Activity -> In the listing below, start your output at the line with "СТРУКТУРА НА ОРГАНИЗАЦИЈАТА" and end it after the line with "а се соочи со", copying every line exactly.

Supplied records ->

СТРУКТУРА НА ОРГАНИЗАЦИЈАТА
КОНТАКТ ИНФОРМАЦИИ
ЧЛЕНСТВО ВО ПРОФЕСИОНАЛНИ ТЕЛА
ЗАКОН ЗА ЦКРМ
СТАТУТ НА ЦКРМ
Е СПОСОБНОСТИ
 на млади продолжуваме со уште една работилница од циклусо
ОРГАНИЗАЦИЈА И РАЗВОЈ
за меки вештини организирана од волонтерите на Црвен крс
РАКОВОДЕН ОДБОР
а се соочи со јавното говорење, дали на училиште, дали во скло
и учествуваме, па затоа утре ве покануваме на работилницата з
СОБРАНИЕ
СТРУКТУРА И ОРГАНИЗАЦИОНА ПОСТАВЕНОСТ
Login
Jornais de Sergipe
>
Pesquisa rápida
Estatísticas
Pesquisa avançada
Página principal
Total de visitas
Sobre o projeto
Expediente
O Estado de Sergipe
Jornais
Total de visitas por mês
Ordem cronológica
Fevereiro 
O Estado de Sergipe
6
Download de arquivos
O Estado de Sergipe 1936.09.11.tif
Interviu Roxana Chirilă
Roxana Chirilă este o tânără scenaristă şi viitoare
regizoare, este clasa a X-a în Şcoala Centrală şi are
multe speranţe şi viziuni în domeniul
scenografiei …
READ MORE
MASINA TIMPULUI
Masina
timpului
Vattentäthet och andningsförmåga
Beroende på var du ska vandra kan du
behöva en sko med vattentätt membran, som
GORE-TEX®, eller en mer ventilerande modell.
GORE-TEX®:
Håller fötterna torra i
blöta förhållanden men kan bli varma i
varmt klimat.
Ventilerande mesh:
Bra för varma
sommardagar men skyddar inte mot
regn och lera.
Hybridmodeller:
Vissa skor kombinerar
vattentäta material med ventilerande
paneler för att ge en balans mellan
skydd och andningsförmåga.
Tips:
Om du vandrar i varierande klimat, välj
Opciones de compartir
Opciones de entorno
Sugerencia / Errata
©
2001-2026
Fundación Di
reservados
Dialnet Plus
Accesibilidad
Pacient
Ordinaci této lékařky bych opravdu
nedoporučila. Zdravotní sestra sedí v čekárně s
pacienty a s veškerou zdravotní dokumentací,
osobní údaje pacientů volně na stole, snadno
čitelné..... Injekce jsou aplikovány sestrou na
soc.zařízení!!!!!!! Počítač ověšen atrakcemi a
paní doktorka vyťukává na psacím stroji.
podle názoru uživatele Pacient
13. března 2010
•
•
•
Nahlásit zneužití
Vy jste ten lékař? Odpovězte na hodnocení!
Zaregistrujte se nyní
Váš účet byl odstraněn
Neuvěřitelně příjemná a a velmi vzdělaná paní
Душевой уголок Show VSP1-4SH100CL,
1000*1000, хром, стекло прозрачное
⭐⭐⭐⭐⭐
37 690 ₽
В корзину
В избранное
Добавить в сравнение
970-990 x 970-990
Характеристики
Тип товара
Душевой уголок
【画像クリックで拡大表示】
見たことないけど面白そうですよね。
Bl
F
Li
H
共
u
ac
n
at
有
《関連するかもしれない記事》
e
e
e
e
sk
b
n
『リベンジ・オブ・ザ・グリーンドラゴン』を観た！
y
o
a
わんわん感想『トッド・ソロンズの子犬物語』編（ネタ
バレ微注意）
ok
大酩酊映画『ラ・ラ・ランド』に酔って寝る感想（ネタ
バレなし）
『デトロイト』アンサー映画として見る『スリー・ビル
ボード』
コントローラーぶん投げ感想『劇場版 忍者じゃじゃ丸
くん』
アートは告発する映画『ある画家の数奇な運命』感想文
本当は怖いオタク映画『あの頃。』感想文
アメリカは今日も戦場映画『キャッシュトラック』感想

--

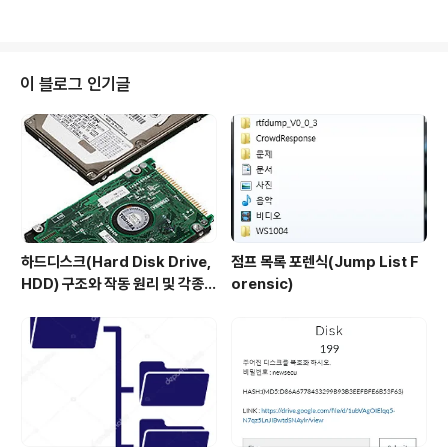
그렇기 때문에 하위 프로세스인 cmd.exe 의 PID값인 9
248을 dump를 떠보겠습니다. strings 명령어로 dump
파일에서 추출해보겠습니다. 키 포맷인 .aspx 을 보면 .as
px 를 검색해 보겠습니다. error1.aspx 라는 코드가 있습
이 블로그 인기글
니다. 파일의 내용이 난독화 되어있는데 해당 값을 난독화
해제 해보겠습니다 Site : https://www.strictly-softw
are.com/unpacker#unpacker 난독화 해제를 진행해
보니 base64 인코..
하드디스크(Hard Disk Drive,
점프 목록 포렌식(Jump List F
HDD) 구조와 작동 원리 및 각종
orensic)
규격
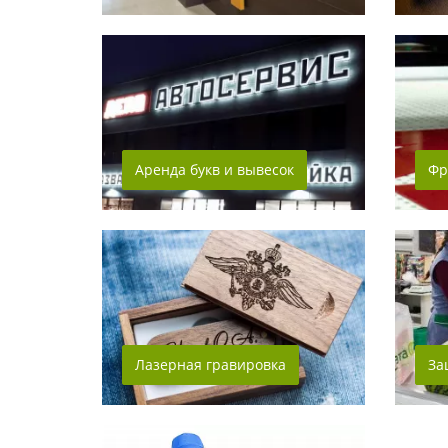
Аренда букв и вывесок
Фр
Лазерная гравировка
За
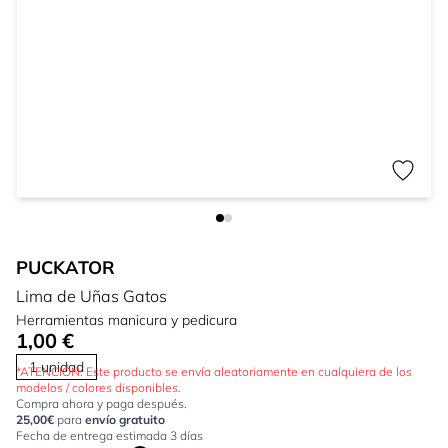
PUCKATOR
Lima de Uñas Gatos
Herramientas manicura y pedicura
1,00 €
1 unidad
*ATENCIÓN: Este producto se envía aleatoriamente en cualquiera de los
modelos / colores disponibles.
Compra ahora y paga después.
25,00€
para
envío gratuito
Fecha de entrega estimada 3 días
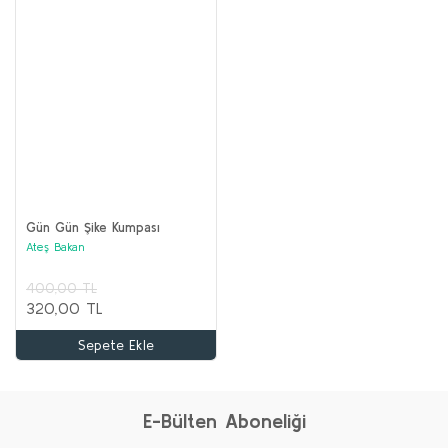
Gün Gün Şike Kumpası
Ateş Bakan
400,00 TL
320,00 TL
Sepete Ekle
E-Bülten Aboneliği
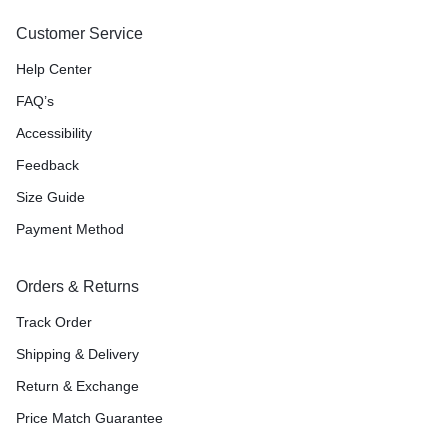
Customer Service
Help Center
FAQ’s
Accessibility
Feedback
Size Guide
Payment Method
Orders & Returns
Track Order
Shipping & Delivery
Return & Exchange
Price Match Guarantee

---

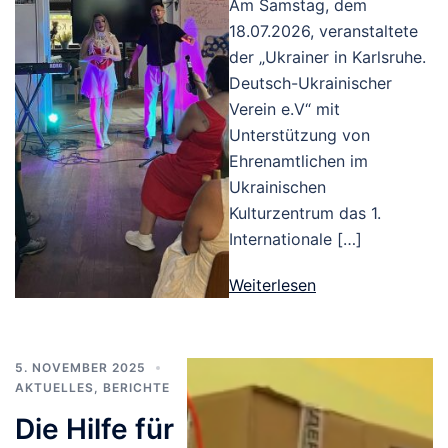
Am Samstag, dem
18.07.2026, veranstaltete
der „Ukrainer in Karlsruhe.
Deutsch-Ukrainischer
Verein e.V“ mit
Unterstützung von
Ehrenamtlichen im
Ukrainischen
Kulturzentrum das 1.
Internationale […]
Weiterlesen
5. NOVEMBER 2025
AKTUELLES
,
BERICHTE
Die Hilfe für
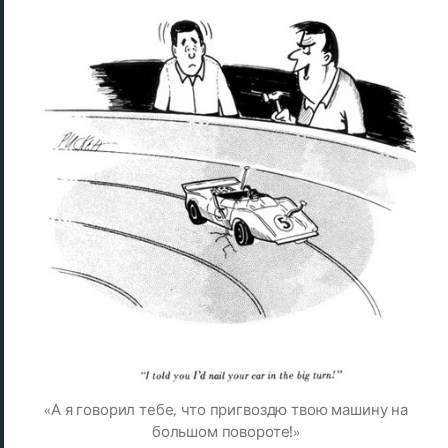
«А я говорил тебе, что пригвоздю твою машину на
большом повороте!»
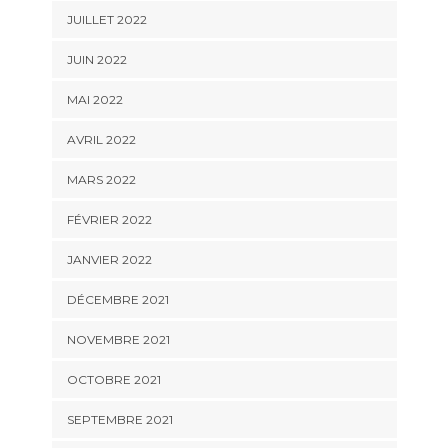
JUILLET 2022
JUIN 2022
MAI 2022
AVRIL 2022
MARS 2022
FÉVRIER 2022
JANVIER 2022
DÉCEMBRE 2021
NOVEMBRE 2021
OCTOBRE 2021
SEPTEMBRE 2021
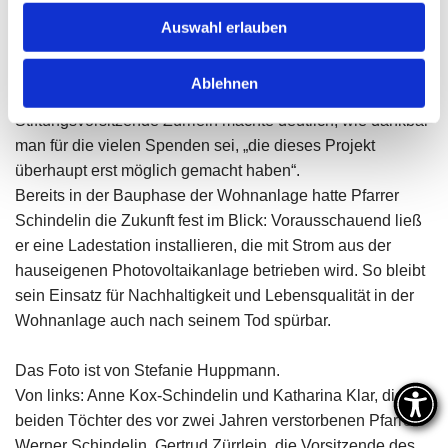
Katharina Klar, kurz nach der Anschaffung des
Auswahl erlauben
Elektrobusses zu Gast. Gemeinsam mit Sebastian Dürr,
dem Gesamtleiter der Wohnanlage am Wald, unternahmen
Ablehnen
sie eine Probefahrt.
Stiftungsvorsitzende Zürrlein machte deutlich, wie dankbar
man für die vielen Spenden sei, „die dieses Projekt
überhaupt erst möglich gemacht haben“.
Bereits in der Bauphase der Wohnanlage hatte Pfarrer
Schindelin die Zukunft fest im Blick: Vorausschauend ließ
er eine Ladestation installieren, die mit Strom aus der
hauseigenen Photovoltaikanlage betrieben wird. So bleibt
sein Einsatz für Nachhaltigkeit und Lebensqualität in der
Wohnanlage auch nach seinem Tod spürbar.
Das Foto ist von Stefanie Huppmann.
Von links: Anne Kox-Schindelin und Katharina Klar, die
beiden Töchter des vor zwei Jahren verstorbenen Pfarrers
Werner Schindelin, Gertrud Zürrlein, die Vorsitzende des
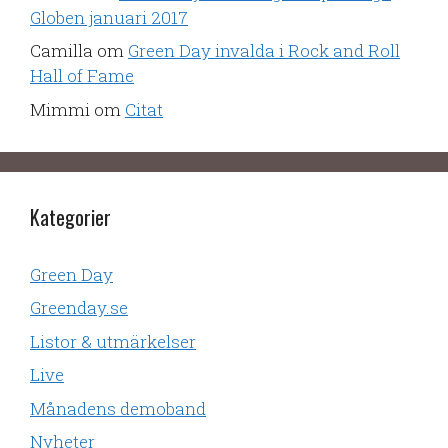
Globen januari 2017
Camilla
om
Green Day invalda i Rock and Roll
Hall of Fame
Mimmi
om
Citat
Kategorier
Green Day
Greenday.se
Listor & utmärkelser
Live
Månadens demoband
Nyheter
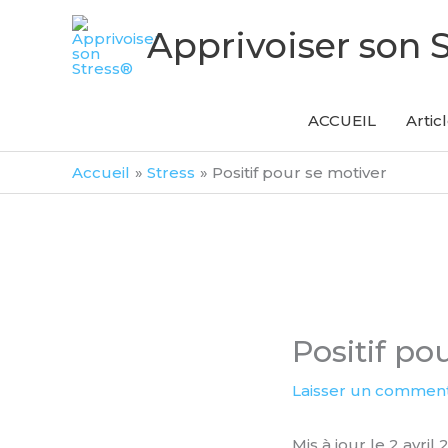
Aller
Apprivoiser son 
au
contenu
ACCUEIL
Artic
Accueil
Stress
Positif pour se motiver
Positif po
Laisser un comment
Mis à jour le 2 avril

Solved problem ->
СТРУКТУРА НА ОРГАНИЗАЦИЈАТА
КОНТАКТ ИНФОРМАЦИИ
ЧЛЕНСТВО ВО ПРОФЕСИОНАЛНИ ТЕЛА
ЗАКОН ЗА ЦКРМ
СТАТУТ НА ЦКРМ
Е СПОСОБНОСТИ
 на млади продолжуваме со уште една работилница од циклусо
ОРГАНИЗАЦИЈА И РАЗВОЈ
за меки вештини организирана од волонтерите на Црвен крс
РАКОВОДЕН ОДБОР
а се соочи со јавното говорење, дали на училиште, дали во скло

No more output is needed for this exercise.